With funding from a Fordham Undergraduate Research Grant, he had 24 people wear smartwatches containing gyroscopes and accelerometers while typing and writing by hand. “I didn’t know what to expect,” he said. “Even Gary Weiss was unsure if it was going to work.”

But it did work. The recorded patterns accurately identified the writer 94 to 98 percent of the time. Ciuffo and Weiss wrote up their findings and, in October, presented them at the 8th IEEE Ubiquitous Computing, Electronics and Mobile Communication Conference, held at Columbia University.

Ciuffo was one of the youngest people there. “I learned a lot of interesting things in the field of machine learning,” he said.

By then, however, he had refocused on becoming a doctor. He works in the emergency department at New York-Presbyterian/Weill Cornell Medical Center, documenting patients’ medical histories, while preparing to apply to medical school.

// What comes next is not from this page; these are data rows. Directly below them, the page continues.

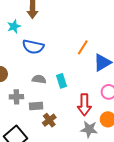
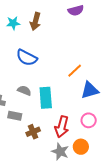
cyan star: (14, 26) -> (13, 23), moved
cyan rectangle: (62, 81) -> (46, 98), size x1.5
brown cross: (49, 120) -> (33, 132), moved

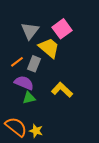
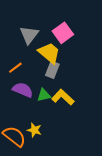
gray rectangle: (34, 64) -> (52, 70), moved
green triangle: (29, 98) -> (44, 95), moved
yellow star: (36, 131) -> (34, 130), moved

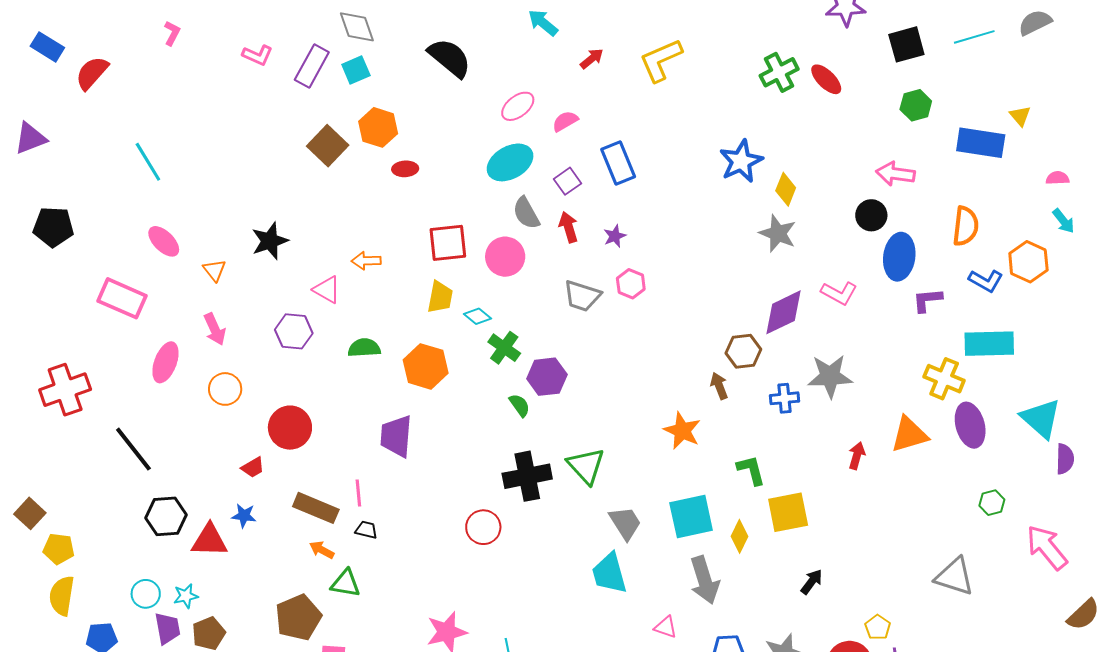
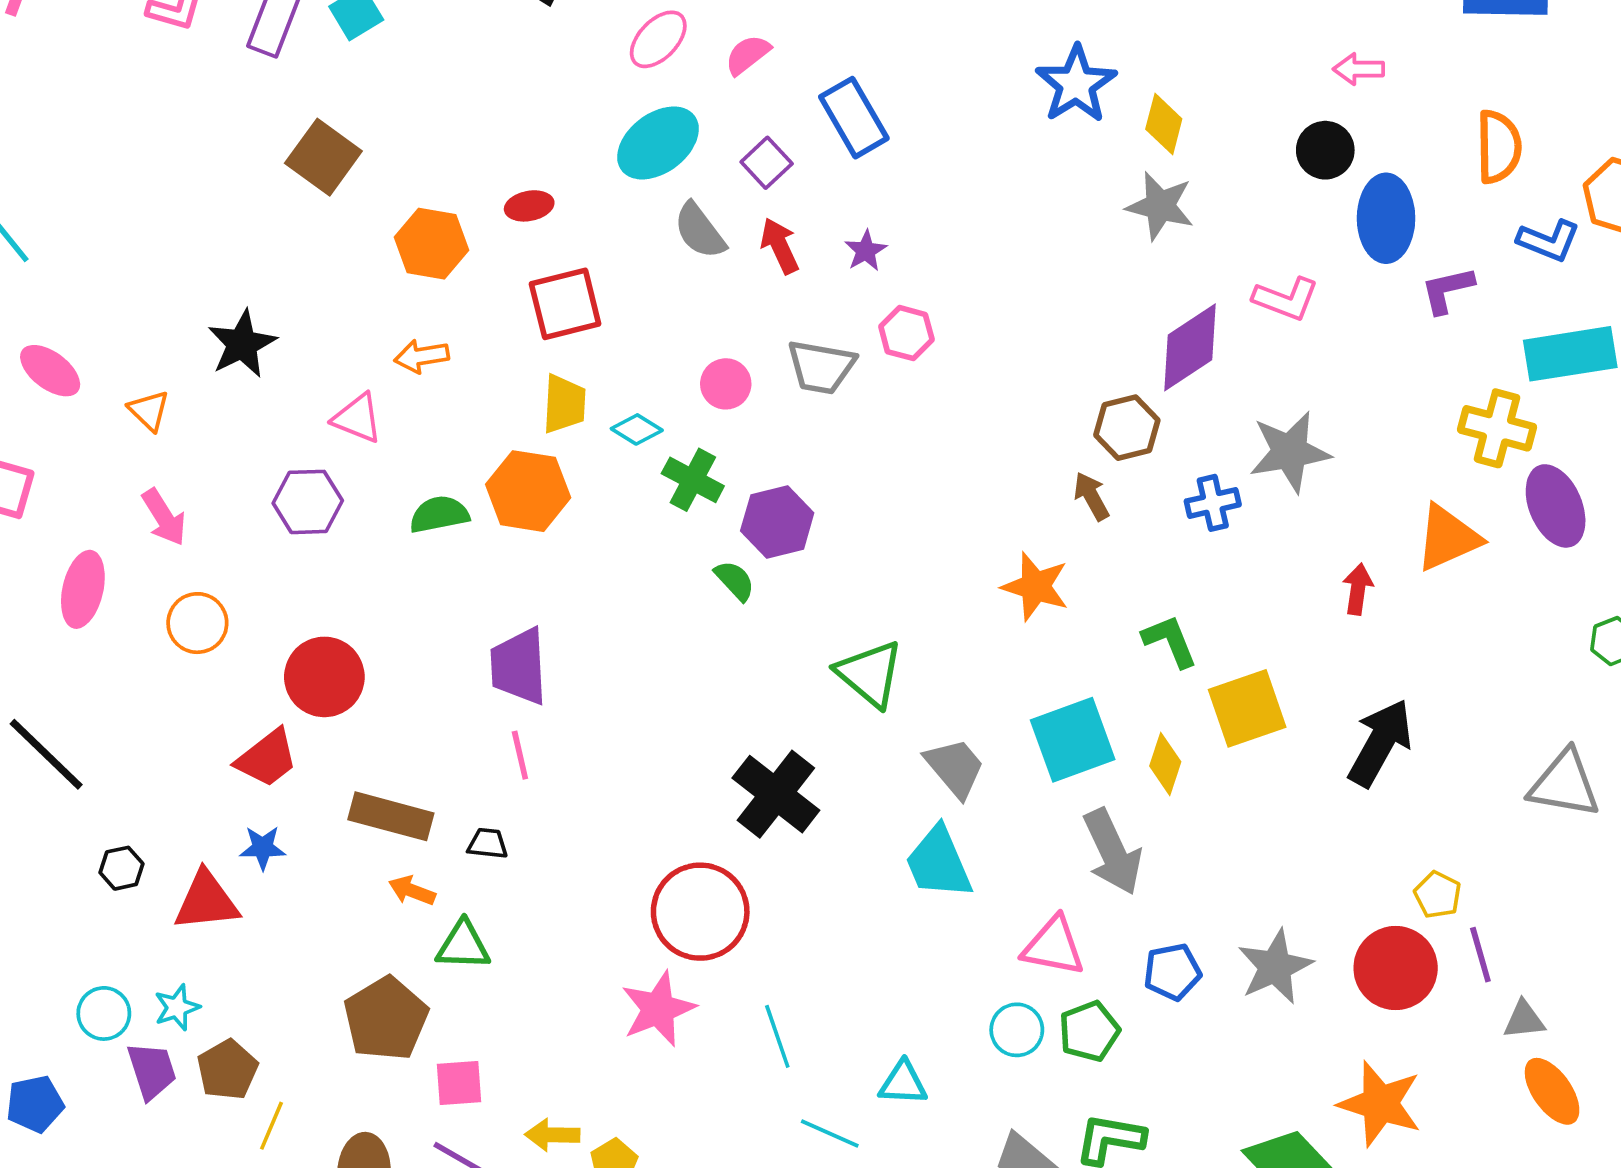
orange hexagon: (378, 127) -> (432, 244), moved
red ellipse: (405, 169) -> (529, 206), moved
pink arrow: (895, 174) -> (1359, 69), size x0.7
pink circle: (505, 257) -> (726, 384), moved, size x0.7
orange hexagon: (426, 366) -> (528, 491), moved
red trapezoid: (253, 467) -> (267, 758), size x1.5
black cross: (527, 476) -> (776, 794), moved, turned -33
pink line: (358, 493) -> (520, 755), moved
black hexagon: (166, 516) -> (122, 868), size x0.6
red circle: (483, 527) -> (700, 912), moved, size x1.5
black arrow: (812, 582) -> (1380, 743), moved, size x1.8
pink triangle: (666, 627) -> (1054, 946), size x1.5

He looks forward to working with patients one day, but will also keep his computer skills handy because of the burgeoning potential of biometric data. It could make passwords passé by providing a far more secure way of accessing your home or computer, for instance, and wearable devices could continuously monitor patients’ vital signs and activity over long periods, providing doctors with a wealth of useful information.

“I think there’s going to be an explosion of these wearable technologies that are just going to completely change the way doctors interact with their patients,” he said.